発見時、陽璃ちゃんは全裸で居間に倒れており、目立った外傷はなかったという。体重は8・6キロと平均体重の3分の2程度で、胃の中は空っぽだった。土屋容疑者は未婚で、仙台市中心部の飲食店に勤めていたが、陽璃ちゃんを保育園に預けていなかった。室内に飲食物は見当たらなかったという。
仙台市児童相談所の一條明所長は「報道で事件を知って記録を確認したが、母親や近隣住民からの相談や情報提供はこれまでなかった」と話した。
事件に至る経緯
2016年7月 陽璃(ひなた)ちゃんが生まれる
19年5月ごろ 母親の土屋りさ容疑者が仙台市泉区から青葉区のマンションに引っ越す
6月27日午前0時ごろ 土屋容疑者が外出
30日 土屋容疑者が帰宅し、午前11時ごろに「娘が息をしていない」と119番通報。司法解剖の結果、死因は低体温症と判明
7月1日 土屋容疑者を保護責任者遺棄致死容疑で逮捕
※宮城県警への取材から
2歳11カ月女児の平均体重は13.0kgです(身長DATAバンク)。
陽璃ちゃんの体重は8.6kgしかありませんでした。日頃から十分な食事を与えられず、栄養失調状態に陥っていた可能性が濃厚です。

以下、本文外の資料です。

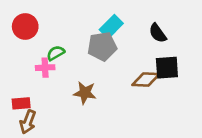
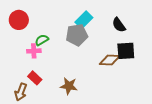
brown star: (85, 93) -> (69, 86), moved
red rectangle: (21, 103) -> (35, 78), moved, turned 48

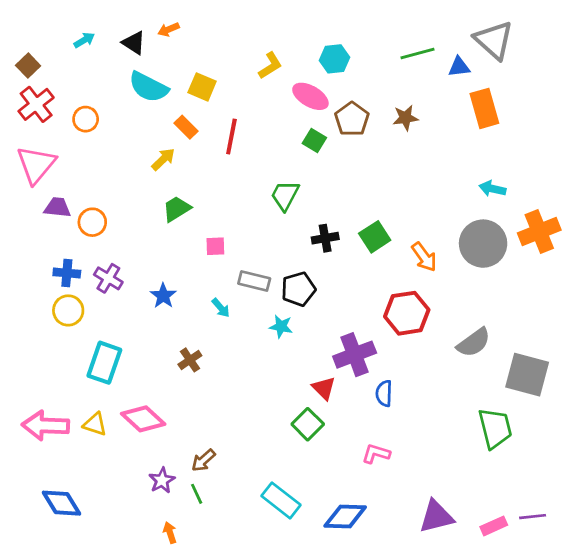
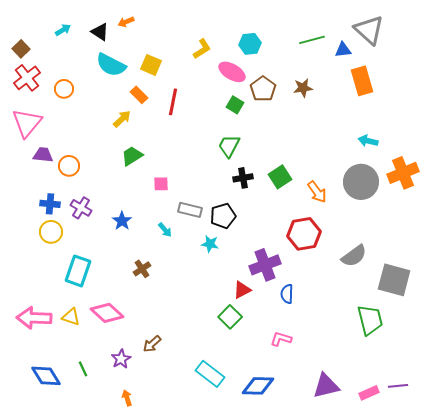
green trapezoid: (285, 195) -> (229, 146), moved
red triangle: (324, 388) -> (242, 290), turned 48
green line: (197, 494) -> (83, 369), moved

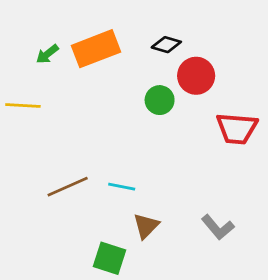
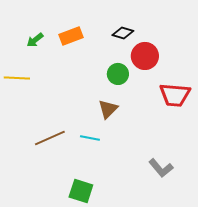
orange rectangle: (96, 49) -> (71, 36), size x0.7
brown triangle: (146, 226) -> (108, 109), moved

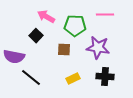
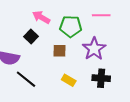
purple star: (98, 48) -> (94, 49), turned 30
yellow rectangle: (73, 79) -> (69, 80), turned 56

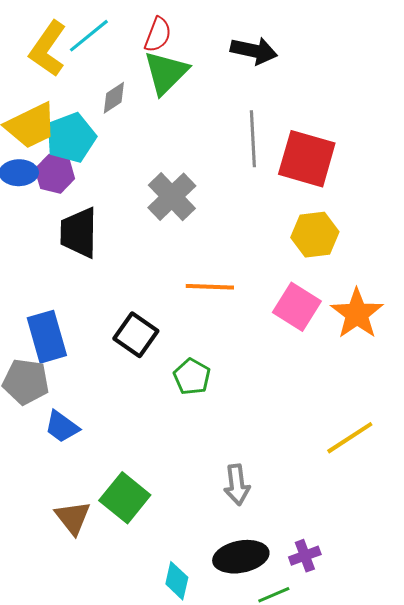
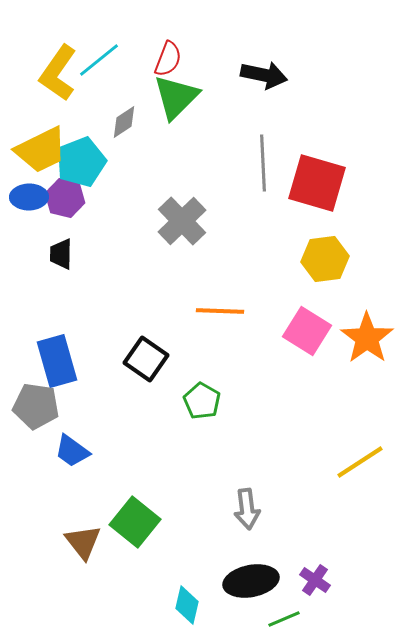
black trapezoid: (79, 233) -> (61, 254), moved, size x0.6
purple cross: (305, 556) -> (315, 580), turned -36

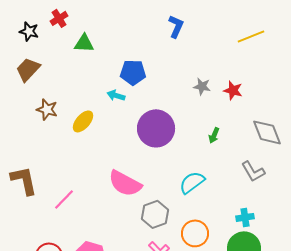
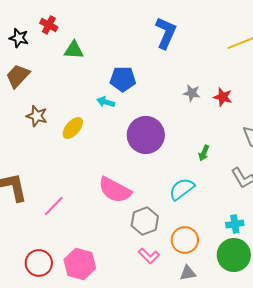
red cross: (59, 18) -> (49, 25), turned -30
blue L-shape: (176, 26) -> (166, 33), size x1.4
green arrow: (214, 135) -> (204, 153), moved

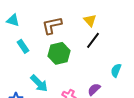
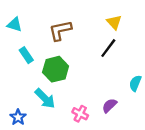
yellow triangle: (90, 20) -> (114, 22), moved
green hexagon: (59, 53) -> (56, 69), moved

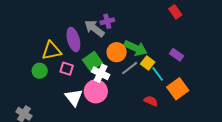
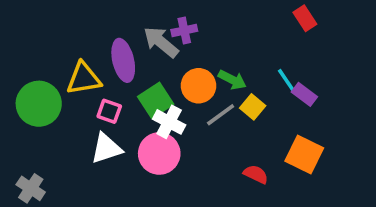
green arrow: (135, 48) -> (232, 80), size x0.7
green circle: (40, 71) -> (39, 104), moved, size x1.6
cyan line: (158, 74) -> (287, 81), moved
orange square: (178, 89) -> (304, 155), turned -30
white triangle: (74, 97) -> (106, 148), moved, turned 48

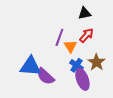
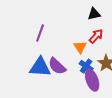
purple line: (59, 37) -> (40, 33), moved
purple semicircle: (45, 76) -> (57, 66), moved

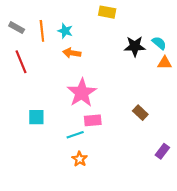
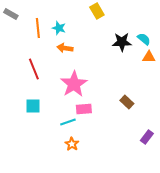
yellow rectangle: (107, 12) -> (97, 11), turned 49
gray rectangle: (17, 28) -> (11, 14), moved
red line: (21, 62) -> (34, 69), moved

しかも発見時は全裸でした。食事どころか、衣類すら購入していなかったのでしょうか。
夏場とは言え、夜間は冷え込みます。衣類と栄養が足りず、適切な体温を維持できなかったのでしょう。
報道によると、土屋容疑者はひなたちゃんと2人暮らしでした。シングルマザーです。保育園を利用していた記録はありません。
飲食店で働いている間は、自宅でひなたちゃんを1人で放置していたのでしょう。先日も同じ様に放置し、悲劇が起きました。

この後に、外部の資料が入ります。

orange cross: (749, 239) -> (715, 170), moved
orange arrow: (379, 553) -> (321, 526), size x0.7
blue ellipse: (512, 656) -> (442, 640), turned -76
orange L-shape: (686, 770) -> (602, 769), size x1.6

近隣住民等からの通報が本当に無かったのかは不明です。
ただ、1-2歳の乳幼児は泣き叫ぶ事も多いです。何度も繰り返されれば、近隣に聞こえる筈です。
それでも通報が無かったとしたら、殆ど人気が無いワンルームマンション、もしくは泣き叫ぶほどの元気すら無かったのかもしれません。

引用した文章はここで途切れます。